Intervention de Élisabeth Lamure

Réunion du 18 mai 2010 à 15h00
Modernisation de l'agriculture et de la pêche — Discussion d'un projet de loi en procédure accélérée

Photo de Élisabeth LamureÉlisabeth Lamure :

Au moment où l’agriculture française s’interroge sur son avenir, comme sur sa place pérenne dans l’économie mondiale, nous ne pouvons que vous accompagner, monsieur le ministre, dans votre initiative de modernisation de l’agriculture, rendue indispensable pour répondre aux défis du XXIe siècle et, dans l’immédiat, redonner confiance aux agriculteurs de toutes les filières.

Je souhaiterais intervenir brièvement sur deux points.

Le premier a trait à la viticulture, l’un des fleurons de notre pays, qui connaît depuis des années de graves difficultés.

La politique de la qualité, l’organisation de producteurs, la gouvernance de la filière sont autant de points majeurs du texte qui devront permettre, demain, aux vins de France d’être à la fois visibles et forts sur les marchés mondiaux, face aux vins d’autres régions du monde souvent soutenus par un marketing de grande ampleur, pour ne pas dire insolent.

Toutefois, la filière viticole française s’inquiète de la menace régulière de la disparition des droits de plantation.

Dans la région viticole dans laquelle je suis élue, le Beaujolais, beaucoup de sacrifices ont été consentis, avec d’abord la baisse des rendements, puis l’arrachage, qui atteint des superficies importantes : 3 000 hectares sur 20 000 ; c’est 15 % du vignoble qui a disparu en deux ans.

Aussi, alors qu’il y a quelques années ont été révélés les chiffres de 400 000 hectares de plantations illicites dans plusieurs pays du sud de l’Europe, comment faire admettre aux viticulteurs français une libéralisation des plantations ?

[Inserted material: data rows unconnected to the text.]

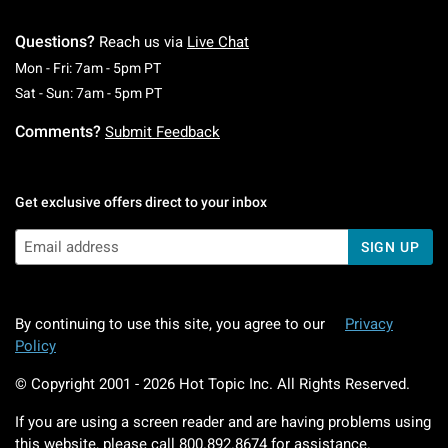
Questions?
Reach us via
Live Chat
Monday To Friday: 7 AM To 5 PM Pacific Time
Mon - Fri: 7am - 5pm PT
Saturday To Sunday: 7 AM To 5 PM Pacific Ti
Sat - Sun: 7am - 5pm PT
Comments?
Submit Feedback
Get exclusive offers direct to your inbox
SIGN UP
By continuing to use this site, you agree to our
Privacy
Policy
© Copyright 2001 -
2026
Hot Topic Inc. All Rights Reserved.
If you are using a screen reader and are having problems using
this website, please call
800.892.8674
for assistance.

Le deuxième point qui me tient à cœur concerne les relations commerciales entre fournisseurs et distributeurs. Lors des travaux préparatoires à l’examen du projet de loi de modernisation de l’agriculture et de la pêche, également appelé « LMA », il a souvent été fait référence à la loi de modernisation de l’économie, la « LME ».

J’y suis d’autant plus sensible en tant que rapporteur de cette loi que j’ai publié un rapport d’étape en décembre dernier dans lequel j’ai fait clairement apparaître des relations commerciales extrêmement dégradées, et constaté que la seule ressource d’intervention était la répression, qui elle-même d’ailleurs a du mal à s’exercer ; en effet, les victimes n’osent pas dénoncer ces pratiques par crainte des sanctions commerciales et économiques que leur appliqueraient leurs clients, les distributeurs.

Vous avez dit, monsieur le ministre : « Ce n’est pas à la LMA de réécrire la LME. » Certes, vous avez raison, mais lorsqu’on constate que la législation n’est pas respectée, non pas parce qu’elle n’est pas bonne, mais parce qu’un rapport de force s’exerce au détriment des plus faibles, n’est-ce pas notre rôle d’apporter un correctif ?

C’est pourquoi il faut se féliciter des mesures nouvelles introduites par la commission. Elle a enrichi les missions des interprofessions. Elle a souhaité interdire la pratique du prix après vente et supprimé les 3R – rabais, ristournes, remises – toute l’année, même en dehors des périodes de crise, pour le secteur des fruits et légumes. Elle a renforcé les pouvoirs de l’Observatoire des prix et des marges.

Enfin, on ne peut que se réjouir de l’initiative du Président de la République, qui a tenu hier une réunion avec les représentants des agriculteurs, de l’industrie agroalimentaire, de la distribution, réunion portant sur les relations commerciales, au terme de laquelle ont été signés des accords de modération des marges dans le secteur des fruits et légumes.

Certes, ces accords pourraient aller plus loin, ne pas se cantonner au cas de crise, mais c’est néanmoins une grande avancée pour les producteurs.

Enfin, je voudrais terminer par une réflexion plus qu’une question, liée à l’alimentation. Des chiffres ont été récemment publiés concernant la consommation de la nourriture. L’un d’eux est à mon sens effrayant : 40 % de la nourriture produite ne serait pas consommée, c’est-à-dire que 40 % de la nourriture disponible à la consommation dans notre pays, ou plus largement en Europe, serait ainsi jetée !

Monsieur le ministre, je n’attends pas de réponse ; je sais que nous sommes tous concernés, et je crois que nous ne pouvons ni rester indifférents à ce constat, ni faire l’impasse sur ce sujet qui doit d’urgence alimenter nos réflexions.